Pelaksanaan Landreform di Indonesia pada peraturan perundang-undangan. Di Indonesia


program landreform meliputi:

1. Pembatasan luas maksimum penguasaan tanah,


2. Larangan pemilikan tanah secara absentee atau guntai,
3. Redistribusi tanah-tanah yang selebihnya dari batas maksimum, tanah-tanah yang
terkena larangan absentee, tanah-tanah bekas swapraja dan tanah-tanah negara,
4. Pengaturan soal pengembalian dan penebusan tanah-tanah pertanian yang digadaikan,
5. Pengaturan kembali perjanjian bagi hasil tanah pertanian, dan
6. Penetapan luas minimum pemilikan tanah pertanian disertai larangan untuk melakukan
perbuatan-perbuatan yang mengakibatkan pemecahan pemilikan tanah-tanah pertanian
menjadi bagian-bagian yang terlampau kecil.

B. Saran
Demikianlah makalah yang dapat pemakalah sajikan dan sampaikan, semoga bermanfaat
bagi para pembaca. Apabila ada penulisan atau kata-kata yang kurang berkenaan mohon
dimaafkan. Kritik dan saran yang membangun senantiasa pemakalah harapkan untuk
kesempurnaan makalah selanjutnya. Semoga bermanfaat dan terima kasih.
DAFTAR PUSTAKA

Arba. 2015. Hukum Agraria Indonesia. Jakarta: Sinar Grafika.
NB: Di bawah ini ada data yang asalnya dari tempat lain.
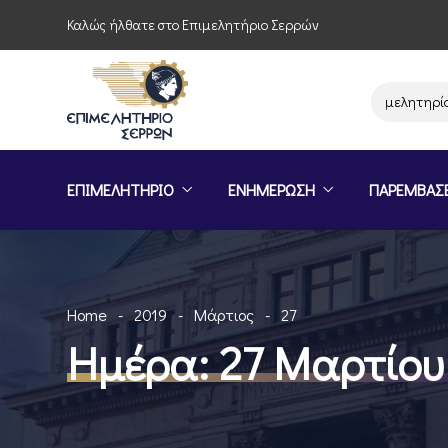
Καλώς ήλθατε στο Επιμελητήριο Σερρών
Παρέμβαση του Επιμελητηρίου Σερ
ΕΠΙΜΕΛΗΤΗΡΙΟ
ΕΝΗΜΕΡΩΣΗ
ΠΑΡΕΜΒΑΣ
Home
2019
Μάρτιος
27
Ημέρα:
27 Μαρτίου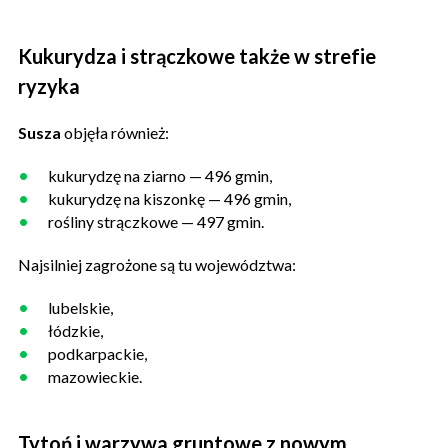
Kukurydza i strączkowe także w strefie
ryzyka
Susza
objęła również:
kukurydzę na ziarno — 496 gmin,
kukurydzę na kiszonkę — 496 gmin,
rośliny strączkowe — 497 gmin.
Najsilniej zagrożone są tu województwa:
lubelskie,
łódzkie,
podkarpackie,
mazowieckie.
Tytoń i warzywa gruntowe z nowym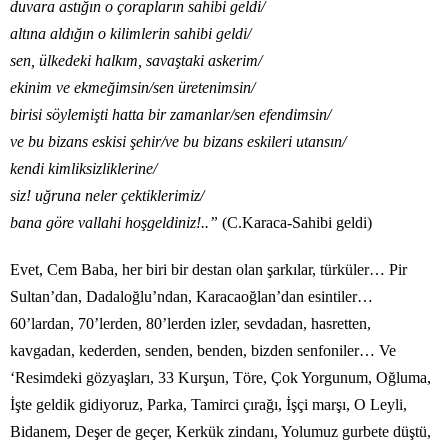
duvara astığın o çorapların sahibi geldi/
altına aldığın o kilimlerin sahibi geldi/
sen, ülkedeki halkım, savaştaki askerim/
ekinim ve ekmeğimsin/sen üretenimsin/
birisi söylemişti hatta bir zamanlar/sen efendimsin/
ve bu bizans eskisi şehir/ve bu bizans eskileri utansın/
kendi kimliksizliklerine/
siz! uğruna neler çektiklerimiz/
bana göre vallahi hoşgeldiniz!..”
(C.Karaca-Sahibi geldi)
Evet, Cem Baba, her biri bir destan olan şarkılar, türküler… Pir
Sultan’dan, Dadaloğlu’ndan, Karacaoğlan’dan esintiler…
60’lardan, 70’lerden, 80’lerden izler, sevdadan, hasretten,
kavgadan, kederden, senden, benden, bizden senfoniler… Ve
‘Resimdeki gözyaşları, 33 Kurşun, Töre, Çok Yorgunum, Oğluma,
İşte geldik gidiyoruz, Parka, Tamirci çırağı, İşçi marşı, O Leyli,
Bidanem, Deşer de geçer, Kerkük zindanı, Yolumuz gurbete düştü,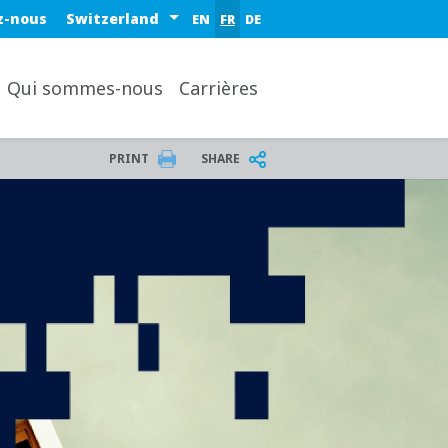
Select a region or country
z-nous
EN
FR
DE
Qui sommes-nous
Carrières
PRINT
SHARE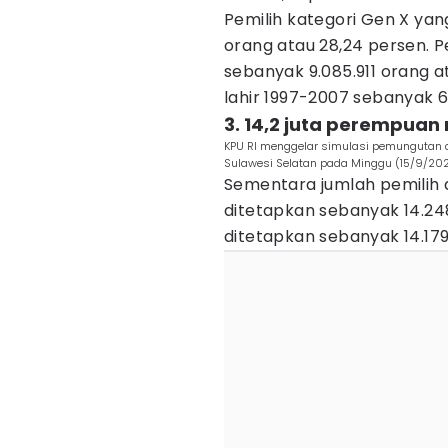
Pemilih kategori Gen X yan
orang atau 28,24 persen. Pe
sebanyak 9.085.911 orang a
lahir 1997-2007 sebanyak 6
3. 14,2 juta perempua
KPU RI menggelar simulasi pemungutan d
Sulawesi Selatan pada Minggu (15/9/202
Sementara jumlah pemilih 
ditetapkan sebanyak 14.248
ditetapkan sebanyak 14.17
Harsono, Boedi. 2008. Hukum Agraria Indonesia. Jakarta: Djambatan.

Santoso, Urip. 2012. Hukum Agraria: Kajian Komprehensif. Jakarta: Kencana.

Supriadi. 2008. Hukum Agraria. Jakarta: Sinar Grafika.

Waskito, Harnowo Hadi. 2017. Pertanahan, Agraria, dan Tata Ruang. Jakarta: Kencana.